> _Exercise description_
Line for line, the listing below is to be transcribed exactly.

> _Materials provided_
----
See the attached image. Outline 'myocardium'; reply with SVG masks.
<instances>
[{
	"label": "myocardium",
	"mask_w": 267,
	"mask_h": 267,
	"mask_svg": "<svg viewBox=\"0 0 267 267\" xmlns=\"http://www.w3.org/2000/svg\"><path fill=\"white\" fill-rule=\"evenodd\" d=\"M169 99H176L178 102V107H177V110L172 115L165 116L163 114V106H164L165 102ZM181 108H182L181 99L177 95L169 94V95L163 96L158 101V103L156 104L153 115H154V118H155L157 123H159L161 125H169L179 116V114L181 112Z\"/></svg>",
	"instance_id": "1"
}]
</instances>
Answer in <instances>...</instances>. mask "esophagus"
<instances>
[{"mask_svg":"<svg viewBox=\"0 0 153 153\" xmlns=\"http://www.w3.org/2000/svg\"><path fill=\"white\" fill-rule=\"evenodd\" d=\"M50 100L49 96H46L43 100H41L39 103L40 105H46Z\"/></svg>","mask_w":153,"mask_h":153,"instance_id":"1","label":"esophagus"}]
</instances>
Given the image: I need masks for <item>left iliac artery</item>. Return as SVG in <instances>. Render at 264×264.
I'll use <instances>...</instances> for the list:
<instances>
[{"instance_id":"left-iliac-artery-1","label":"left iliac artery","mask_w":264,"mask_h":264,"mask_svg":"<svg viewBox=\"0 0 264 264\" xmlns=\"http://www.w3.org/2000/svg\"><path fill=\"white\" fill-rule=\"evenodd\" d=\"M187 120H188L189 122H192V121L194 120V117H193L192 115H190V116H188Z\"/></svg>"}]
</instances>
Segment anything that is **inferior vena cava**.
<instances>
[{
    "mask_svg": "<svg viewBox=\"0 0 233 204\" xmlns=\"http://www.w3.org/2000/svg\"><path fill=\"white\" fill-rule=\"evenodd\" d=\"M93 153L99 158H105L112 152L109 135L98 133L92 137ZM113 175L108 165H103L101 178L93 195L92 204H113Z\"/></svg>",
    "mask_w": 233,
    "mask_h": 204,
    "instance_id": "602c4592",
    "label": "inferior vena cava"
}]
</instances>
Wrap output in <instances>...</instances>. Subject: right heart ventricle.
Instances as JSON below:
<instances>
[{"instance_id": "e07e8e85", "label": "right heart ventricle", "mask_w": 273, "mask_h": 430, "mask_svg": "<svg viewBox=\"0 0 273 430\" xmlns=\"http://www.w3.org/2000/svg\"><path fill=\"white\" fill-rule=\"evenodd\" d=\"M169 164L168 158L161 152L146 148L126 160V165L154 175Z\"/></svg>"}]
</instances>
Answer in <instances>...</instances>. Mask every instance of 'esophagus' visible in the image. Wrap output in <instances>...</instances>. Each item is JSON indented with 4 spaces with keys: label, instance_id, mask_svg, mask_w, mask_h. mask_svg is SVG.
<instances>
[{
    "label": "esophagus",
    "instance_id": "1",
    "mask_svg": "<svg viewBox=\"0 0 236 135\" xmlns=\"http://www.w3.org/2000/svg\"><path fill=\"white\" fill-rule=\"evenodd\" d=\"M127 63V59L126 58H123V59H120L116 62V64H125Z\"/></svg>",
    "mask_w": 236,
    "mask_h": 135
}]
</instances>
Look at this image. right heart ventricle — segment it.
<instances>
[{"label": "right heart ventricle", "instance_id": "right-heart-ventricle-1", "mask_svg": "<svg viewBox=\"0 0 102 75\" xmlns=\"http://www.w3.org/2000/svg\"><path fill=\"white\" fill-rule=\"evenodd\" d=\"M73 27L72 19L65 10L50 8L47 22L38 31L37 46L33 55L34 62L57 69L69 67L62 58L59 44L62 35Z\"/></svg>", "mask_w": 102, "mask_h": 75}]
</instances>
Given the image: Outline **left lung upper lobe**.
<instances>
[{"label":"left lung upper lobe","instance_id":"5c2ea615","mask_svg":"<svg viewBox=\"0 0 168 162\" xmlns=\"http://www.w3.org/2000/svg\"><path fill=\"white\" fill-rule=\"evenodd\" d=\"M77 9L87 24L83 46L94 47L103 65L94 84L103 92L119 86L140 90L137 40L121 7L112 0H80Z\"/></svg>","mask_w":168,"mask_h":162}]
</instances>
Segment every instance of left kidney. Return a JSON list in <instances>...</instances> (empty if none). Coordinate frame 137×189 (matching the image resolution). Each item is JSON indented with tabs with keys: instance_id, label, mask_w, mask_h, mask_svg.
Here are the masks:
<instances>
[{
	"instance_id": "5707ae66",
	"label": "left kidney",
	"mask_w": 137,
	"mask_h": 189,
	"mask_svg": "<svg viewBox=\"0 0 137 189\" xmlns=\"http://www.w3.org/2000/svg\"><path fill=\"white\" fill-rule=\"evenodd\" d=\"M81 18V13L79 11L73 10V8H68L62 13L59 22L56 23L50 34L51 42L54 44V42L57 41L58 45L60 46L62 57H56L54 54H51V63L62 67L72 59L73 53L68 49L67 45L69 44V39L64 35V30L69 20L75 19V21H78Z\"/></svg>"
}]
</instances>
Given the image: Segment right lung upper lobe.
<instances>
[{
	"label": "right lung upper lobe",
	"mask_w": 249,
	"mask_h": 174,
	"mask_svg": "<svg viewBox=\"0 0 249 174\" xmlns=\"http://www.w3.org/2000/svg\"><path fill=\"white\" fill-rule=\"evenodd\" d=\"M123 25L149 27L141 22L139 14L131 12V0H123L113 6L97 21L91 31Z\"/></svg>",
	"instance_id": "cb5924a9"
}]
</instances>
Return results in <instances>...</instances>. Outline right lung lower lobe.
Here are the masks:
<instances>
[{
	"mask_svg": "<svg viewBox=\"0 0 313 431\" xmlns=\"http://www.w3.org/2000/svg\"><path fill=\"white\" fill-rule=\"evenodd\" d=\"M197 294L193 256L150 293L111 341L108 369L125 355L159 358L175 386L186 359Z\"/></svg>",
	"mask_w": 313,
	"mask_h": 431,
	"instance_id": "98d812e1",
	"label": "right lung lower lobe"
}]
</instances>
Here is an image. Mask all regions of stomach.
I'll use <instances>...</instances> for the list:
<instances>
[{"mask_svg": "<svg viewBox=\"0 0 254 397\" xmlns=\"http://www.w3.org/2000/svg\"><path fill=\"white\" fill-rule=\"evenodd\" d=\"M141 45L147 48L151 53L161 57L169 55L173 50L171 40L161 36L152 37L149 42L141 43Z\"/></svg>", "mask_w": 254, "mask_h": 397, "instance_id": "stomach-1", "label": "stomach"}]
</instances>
----
> _Result of the task_
See the attached image. Outline 'myocardium'; reply with SVG masks.
<instances>
[{
	"label": "myocardium",
	"mask_w": 267,
	"mask_h": 267,
	"mask_svg": "<svg viewBox=\"0 0 267 267\" xmlns=\"http://www.w3.org/2000/svg\"><path fill=\"white\" fill-rule=\"evenodd\" d=\"M169 99H176L178 102V107H177V110L172 115L165 116L163 114V106H164L165 102ZM181 108H182L181 99L177 95L169 94V95L163 96L158 101V103L156 104L153 115H154V118H155L157 123H159L161 125H169L179 116V114L181 112Z\"/></svg>",
	"instance_id": "1"
}]
</instances>
Answer in <instances>...</instances>. mask "esophagus"
<instances>
[{"mask_svg":"<svg viewBox=\"0 0 153 153\" xmlns=\"http://www.w3.org/2000/svg\"><path fill=\"white\" fill-rule=\"evenodd\" d=\"M50 100L49 96H46L43 100H41L39 103L40 105H46Z\"/></svg>","mask_w":153,"mask_h":153,"instance_id":"1","label":"esophagus"}]
</instances>
Given the image: I need masks for <item>left iliac artery</item>. Return as SVG in <instances>. Render at 264×264.
I'll use <instances>...</instances> for the list:
<instances>
[{"instance_id":"left-iliac-artery-1","label":"left iliac artery","mask_w":264,"mask_h":264,"mask_svg":"<svg viewBox=\"0 0 264 264\" xmlns=\"http://www.w3.org/2000/svg\"><path fill=\"white\" fill-rule=\"evenodd\" d=\"M187 120H188L189 122H192V121L194 120V117H193L192 115H190V116H188Z\"/></svg>"}]
</instances>
Segment anything that is **inferior vena cava**.
<instances>
[{
    "mask_svg": "<svg viewBox=\"0 0 233 204\" xmlns=\"http://www.w3.org/2000/svg\"><path fill=\"white\" fill-rule=\"evenodd\" d=\"M93 153L99 158H105L112 152L109 135L98 133L92 137ZM113 175L108 165H103L101 178L93 195L92 204H113Z\"/></svg>",
    "mask_w": 233,
    "mask_h": 204,
    "instance_id": "602c4592",
    "label": "inferior vena cava"
}]
</instances>
Wrap output in <instances>...</instances>. Subject: right heart ventricle.
Instances as JSON below:
<instances>
[{"instance_id": "e07e8e85", "label": "right heart ventricle", "mask_w": 273, "mask_h": 430, "mask_svg": "<svg viewBox=\"0 0 273 430\" xmlns=\"http://www.w3.org/2000/svg\"><path fill=\"white\" fill-rule=\"evenodd\" d=\"M169 164L168 158L161 152L146 148L126 160V165L154 175Z\"/></svg>"}]
</instances>
Answer in <instances>...</instances>. Mask every instance of 'esophagus' visible in the image. Wrap output in <instances>...</instances>. Each item is JSON indented with 4 spaces with keys: label, instance_id, mask_svg, mask_w, mask_h. mask_svg is SVG.
<instances>
[{
    "label": "esophagus",
    "instance_id": "1",
    "mask_svg": "<svg viewBox=\"0 0 236 135\" xmlns=\"http://www.w3.org/2000/svg\"><path fill=\"white\" fill-rule=\"evenodd\" d=\"M127 63V59L126 58H123V59H120L116 62V64H125Z\"/></svg>",
    "mask_w": 236,
    "mask_h": 135
}]
</instances>
Look at this image. right heart ventricle — segment it.
<instances>
[{"label": "right heart ventricle", "instance_id": "right-heart-ventricle-1", "mask_svg": "<svg viewBox=\"0 0 102 75\" xmlns=\"http://www.w3.org/2000/svg\"><path fill=\"white\" fill-rule=\"evenodd\" d=\"M73 27L72 19L65 10L50 8L47 22L38 31L37 46L33 55L34 62L57 69L69 67L62 58L59 44L62 35Z\"/></svg>", "mask_w": 102, "mask_h": 75}]
</instances>
Given the image: Outline **left lung upper lobe**.
<instances>
[{"label":"left lung upper lobe","instance_id":"5c2ea615","mask_svg":"<svg viewBox=\"0 0 168 162\" xmlns=\"http://www.w3.org/2000/svg\"><path fill=\"white\" fill-rule=\"evenodd\" d=\"M77 9L87 24L83 46L94 47L103 65L94 84L103 92L119 86L140 90L137 40L121 7L112 0H80Z\"/></svg>","mask_w":168,"mask_h":162}]
</instances>
Segment every instance of left kidney. Return a JSON list in <instances>...</instances> (empty if none). Coordinate frame 137×189 (matching the image resolution). Each item is JSON indented with tabs with keys: instance_id, label, mask_w, mask_h, mask_svg.
Here are the masks:
<instances>
[{
	"instance_id": "5707ae66",
	"label": "left kidney",
	"mask_w": 137,
	"mask_h": 189,
	"mask_svg": "<svg viewBox=\"0 0 137 189\" xmlns=\"http://www.w3.org/2000/svg\"><path fill=\"white\" fill-rule=\"evenodd\" d=\"M81 18V13L79 11L73 10V8H68L62 13L59 22L56 23L50 34L51 42L54 44V42L57 41L58 45L60 46L62 57H56L54 54H51V63L62 67L72 59L73 53L68 49L67 45L69 44V39L64 35V30L69 20L75 19V21H78Z\"/></svg>"
}]
</instances>
Given the image: Segment right lung upper lobe.
<instances>
[{
	"label": "right lung upper lobe",
	"mask_w": 249,
	"mask_h": 174,
	"mask_svg": "<svg viewBox=\"0 0 249 174\" xmlns=\"http://www.w3.org/2000/svg\"><path fill=\"white\" fill-rule=\"evenodd\" d=\"M123 25L149 27L141 22L139 14L131 12V0H123L113 6L97 21L91 31Z\"/></svg>",
	"instance_id": "cb5924a9"
}]
</instances>
Return results in <instances>...</instances>. Outline right lung lower lobe.
Here are the masks:
<instances>
[{
	"mask_svg": "<svg viewBox=\"0 0 313 431\" xmlns=\"http://www.w3.org/2000/svg\"><path fill=\"white\" fill-rule=\"evenodd\" d=\"M197 294L193 256L150 293L111 341L108 369L125 355L159 358L175 386L186 359Z\"/></svg>",
	"mask_w": 313,
	"mask_h": 431,
	"instance_id": "98d812e1",
	"label": "right lung lower lobe"
}]
</instances>
Here is an image. Mask all regions of stomach.
I'll use <instances>...</instances> for the list:
<instances>
[{"mask_svg": "<svg viewBox=\"0 0 254 397\" xmlns=\"http://www.w3.org/2000/svg\"><path fill=\"white\" fill-rule=\"evenodd\" d=\"M141 45L147 48L151 53L161 57L169 55L173 50L171 40L161 36L152 37L149 42L141 43Z\"/></svg>", "mask_w": 254, "mask_h": 397, "instance_id": "stomach-1", "label": "stomach"}]
</instances>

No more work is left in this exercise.